A night under the stars can be as comfortable as sleeping under the roof of your own house, although the air conditioning is likely to be sweeter and the atmosphere more entertaining.
For those who may prefer to rough it a bit easier, this may be the perfect weekend to camp a little closer to home, as the National Wildlife Federation is again hosting their Annual Great American Backyard Campout on Saturday, June 28, 2014!
The annual event finds thousands of people across the nation gathering in their backyards, neighborhoods, communities and parks to take part in a fun-filled evening for all generations to get outside and connect with nature.
Great American Backyard Campout® is a part of National Wildlife Federation’s efforts to help inspire Americans to protect wildlife, including a three-year campaign to get 10 million kids to spend regular outdoor time in nature.
Since 2005, thousands of people from across the nation have come together the fourth Saturday of June to participate in the Great American Backyard Campout in support of Great Outdoors Month. The annual nationwide event is designed to promote the benefits of camping as a way to connect people with nature and support NWF’s efforts to get kids outdoors.
This year, NWF has set a goal of getting more than 200,000 people across the country to camp out for the 10th anniversary of the Great American Backyard Campout. For further information, please visit http://www.nwf.org/Great-American-Backyard-Campout/Event-Details.aspx on line
Spare the rod, and you’ll spoil the child
The coming weekend has the potential to provide an additional bonus for campers, as June 28-29, 2014, also happens to be the annual Free Fishing Weekend in New York State.
All across the state there will be Free Sport Fishing Events with family fishing clinics hosted. And anglers can fish for free; as no freshwater fishing license is required during the event, which is hosted annually on the last weekend in June.

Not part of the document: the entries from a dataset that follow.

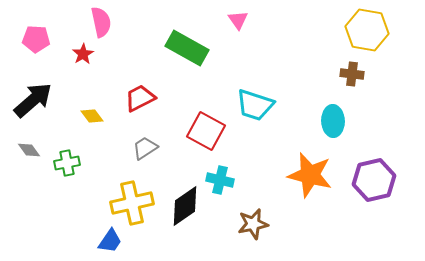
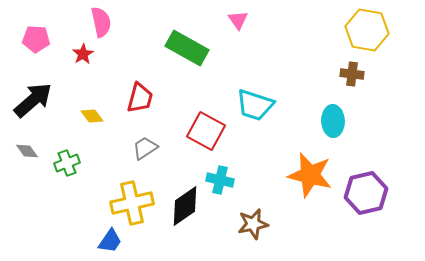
red trapezoid: rotated 132 degrees clockwise
gray diamond: moved 2 px left, 1 px down
green cross: rotated 10 degrees counterclockwise
purple hexagon: moved 8 px left, 13 px down
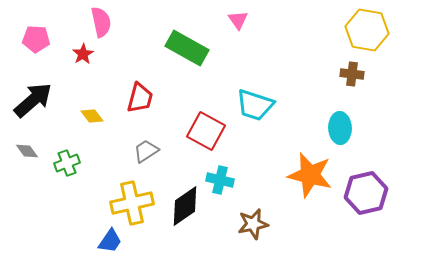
cyan ellipse: moved 7 px right, 7 px down
gray trapezoid: moved 1 px right, 3 px down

In addition to fishing, participants can learn about fish identification, fishing equipment and techniques, fisheries management, angling ethics and aquatic ecology.
Angling, similar to camping, is a life skill that every local child should learn at a young age. I’d far prefer to have my children lost somewhere on a stream, than wandering around in the mall.
Although a river may transport kids far from home for a spell, it will similarly always bring them back. I discovered this truth of this statement, while fishing with my niece and nephew last weekend.